EXERCISE PROMPT: Whatever lies between the line that holds "четырем дисциплинам" and the final line of the records below, both included, should be repeated exactly; leave out the pictures and add nothing.

DATA TO EXAMINE:
>>

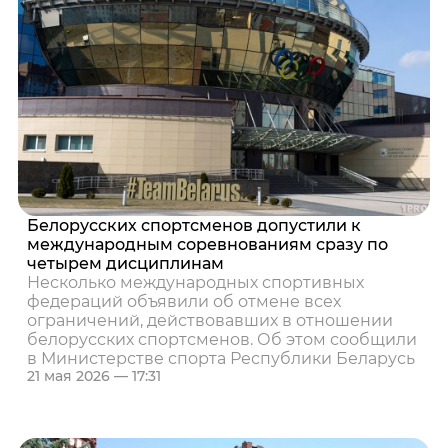
Белорусских спортсменов допустили к
международным соревнованиям сразу по
четырем дисциплинам
Несколько международных спортивных
федераций объявили об отмене всех
ограничений, действовавших в отношении
белорусских спортсменов. Об этом сообщили
в Министерстве спорта Республики Беларусь
21 мая 2026 — 17:31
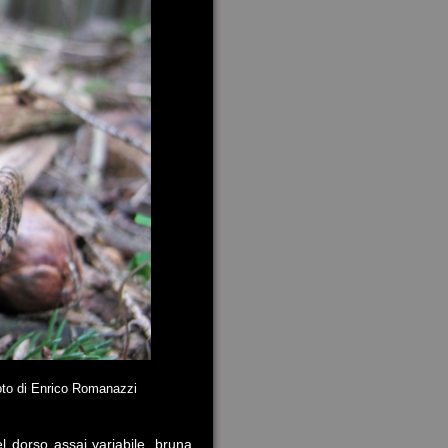
anazzi
l dorso assai variabile, bruna,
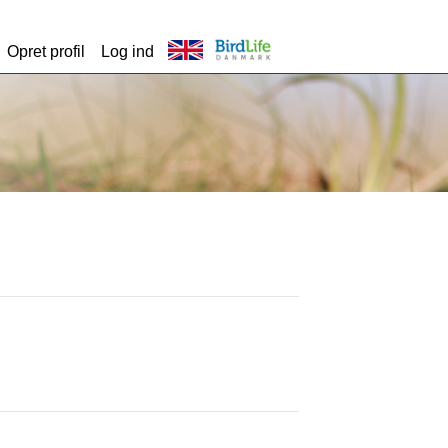
Opret profil
Log ind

<<

PROBLEM SOLUTION:
четырем дисциплинам
Несколько международных спортивных
федераций объявили об отмене всех
ограничений, действовавших в отношении
белорусских спортсменов. Об этом сообщили
в Министерстве спорта Республики Беларусь
21 мая 2026 — 17:31
anazzi
l dorso assai variabile, bruna,
Opret profil
Log ind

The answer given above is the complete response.